Smart autocomplete allows you to quickly enter object names in edit fields, by bringing up a list of objects in the current workfile from which you may select to populate the edit field.
Edit field expansion lets you increase the size of edit fields in EViews so that you may more easily see and enter information. To expand an edit field, simply double click on the white space in the box, or right click and select Expand.
EViews 8 features a new look workfile Details view. You may toggle between the ordinary workfile display and the Details view by clicking on the Details +/ button on the workfile.
Each object attribute now has a separate column in the details view, and you may sort the objects by an attribute by clicking on the column header. Columns are also draggable and resizable, allowing you to alter their position and width. If you rightclick on a column header, you may also choose which columns to display.
The new Workfile Compare view, available from the View menu on a workfile allows you to compare the differences between a workfile and another workfile stored on disk. Once you have chosen a second workfile with which to compare, EViews will display a list of all objects in the two workfiles, and let you see how those objects differ.
EViews 8 support for OLE offers you the ability to have your output data and graphs update whenever you make changes within EViews.
You may use OLE to paste links to EViews objects in your external document so that the underlying information is tied to the EViews workfile. Then, any time modifications are made in EViews, the changes may be pushed to the objects in your document. Alternately, you may use OLE to embed graph and table output in external documents so you may later modify the appearance of the output using EViews.
New Data Handling Features
EViews 8 offers a number of features for data handling. Among the highlights:
EViews 8 provides sophisticated new tools for editing and adjusting the values in an EViews series or group.
Typically, the primary method of generating series values is to use a series expression. EViews will evaluate the series expression for all observations in the current sample and assign values accordingly.

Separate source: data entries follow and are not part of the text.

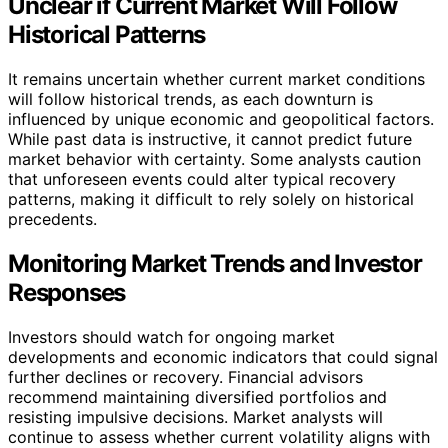
Unclear if Current Market Will Follow
Historical Patterns
It remains uncertain whether current market conditions
will follow historical trends, as each downturn is
influenced by unique economic and geopolitical factors.
While past data is instructive, it cannot predict future
market behavior with certainty. Some analysts caution
that unforeseen events could alter typical recovery
patterns, making it difficult to rely solely on historical
precedents.
Monitoring Market Trends and Investor
Responses
Investors should watch for ongoing market
developments and economic indicators that could signal
further declines or recovery. Financial advisors
recommend maintaining diversified portfolios and
resisting impulsive decisions. Market analysts will
continue to assess whether current volatility aligns with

Note that working with subsets of data requires specifying a new sample for each subset operation. Alternately, standard editing of series values by entering numbers can be cumbersome, at best.
EViews 8 changes all of this by providing tools that allow you to enter and modify individual values in a series using a powerful array expression language, and to view the effects of those changes on the series values.
Edit Mode
Standard editing now allows you to use the expression language to assign or modify one or more cells. When Edit mode is enabled by toggling the Edit +/ button, you may simply select the cells you wish to edit, then use array expressions to describe how you would like the multiple cells to be modified.
Adjust Mode
EViews 8 offers an adjust mode which may be enabled by toggling the Adjust+/ button on the spreadsheet toolbar. The adjust mode allows you to use sophisticated editing tools to make prospective changes in the series and to see the impact of those changes in an interactive fashion. These changes may be specified in natural units, so, for example, if you wish to examine the impact of a 10% increase in the values in a series over some range, you simply tell EViews that "Delta %" equals 10.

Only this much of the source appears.